Thorsten Holz and Carsten Willems, our partners in Sunbelt CWSandbox, have collaborated with Konrad Rieck, Patrick Dussel and Pavel Laskov on a paper, “Learning and Classification of Malware Behavior”.
The abstract explains it well:
Malicious software in form of Internet worms, computer viruses, and Trojan horses poses a major threat to the security of networked systems. The diversity and amount of its variants severely undermine the effectiveness of classical signature-based detection.

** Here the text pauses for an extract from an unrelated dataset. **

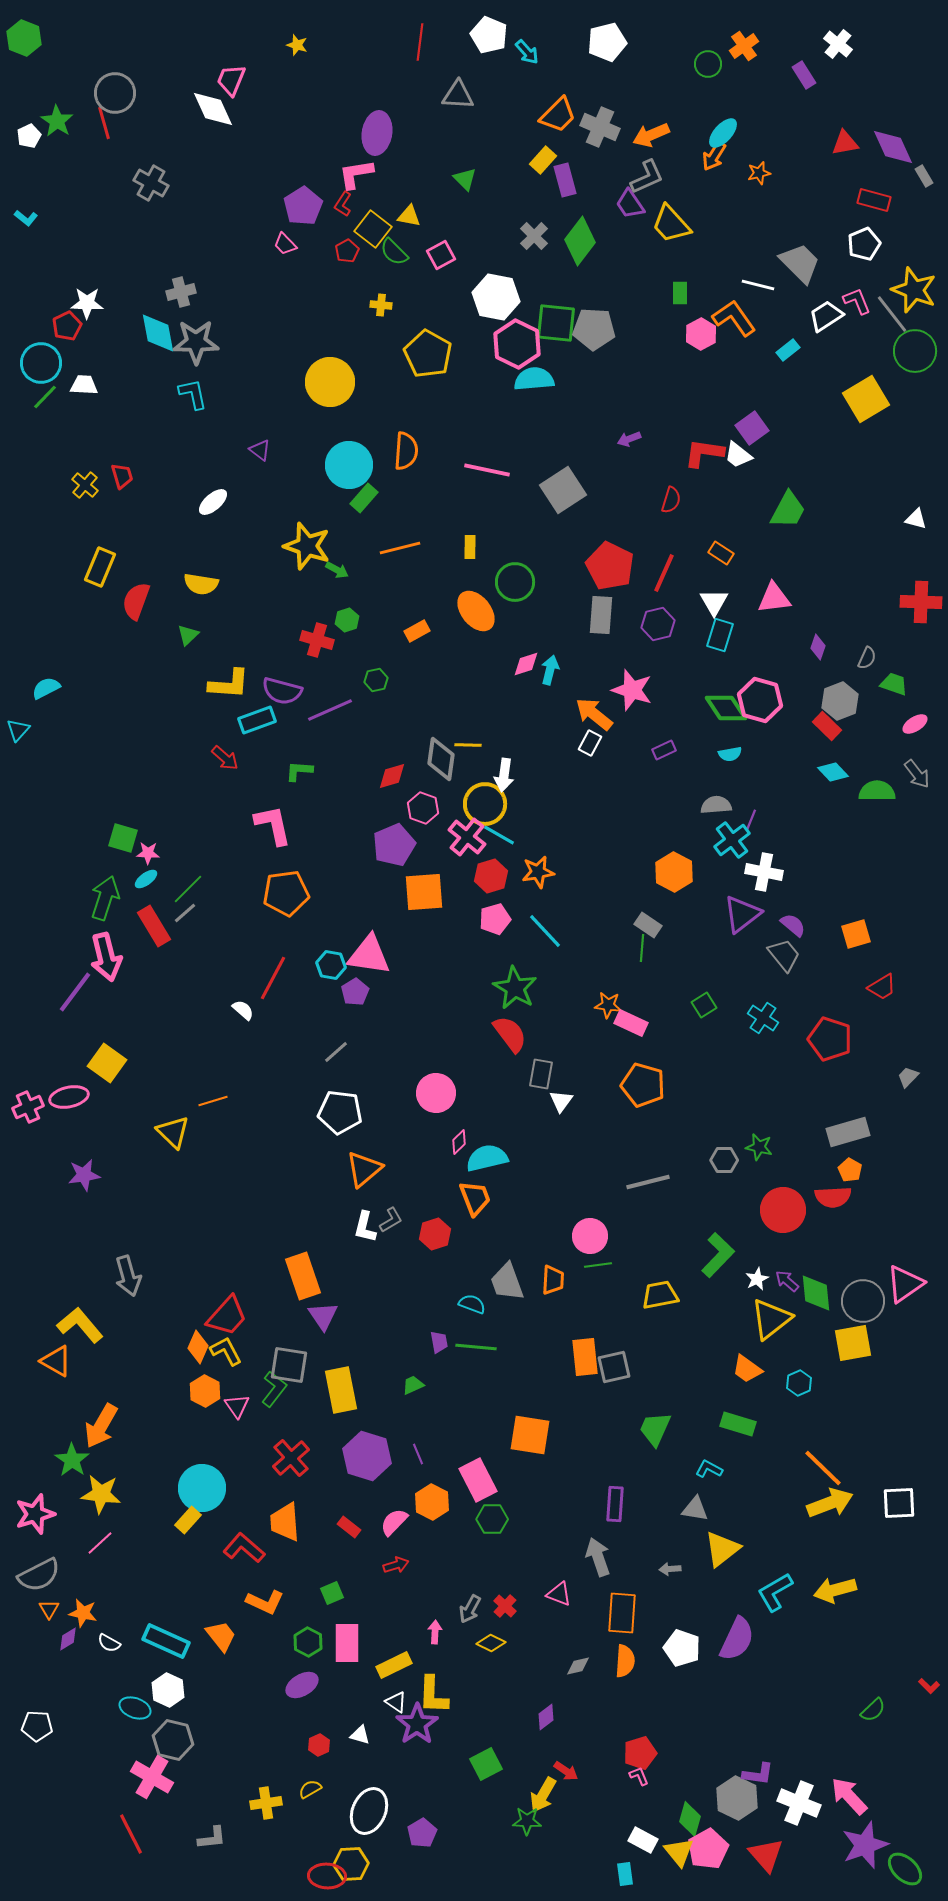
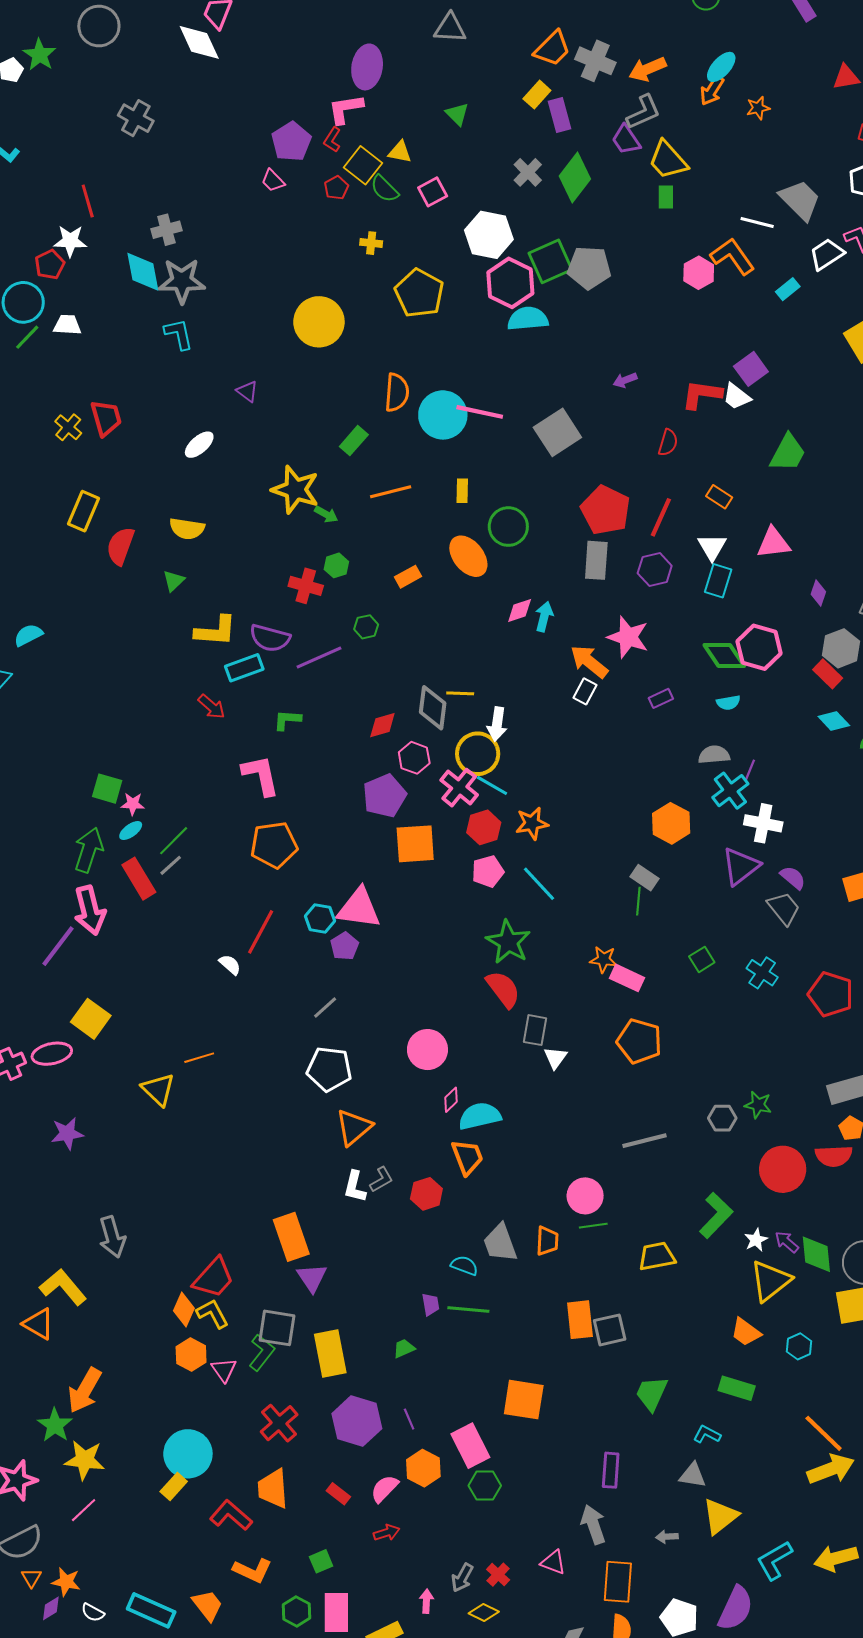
red line: (104, 123) -> (88, 201), moved
green rectangle: (680, 293) -> (666, 197), moved
green square: (556, 323) -> (550, 261), turned -30
cyan circle: (349, 465) -> (443, 415), moved
red trapezoid: (122, 476) -> (106, 418), size x1.4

Yet variants of malware families share typical behavioral patterns reflecting its origin and purpose. We aim to exploit these shared patterns for classification of malware and propose a method for learning and discrimination of malware behavior.
Our method proceeds in three stages: (a) behavior of collected malware is monitored in a sandbox environment, (b) based on a corpus of malware labeled by an anti-virus scanner a malware behavior classifier is trained using learning techniques and (c) discriminative features of the behavior models are ranked for explanation of classification decisions. Experiments with different heterogeneous test data collected over several months using honeypots demonstrate the effectiveness of our method, especially in detecting novel instances of malware families previously not recognized by commercial anti-virus software.
(And forgive me, if you’re not a malware wonk, this will not be interesting.)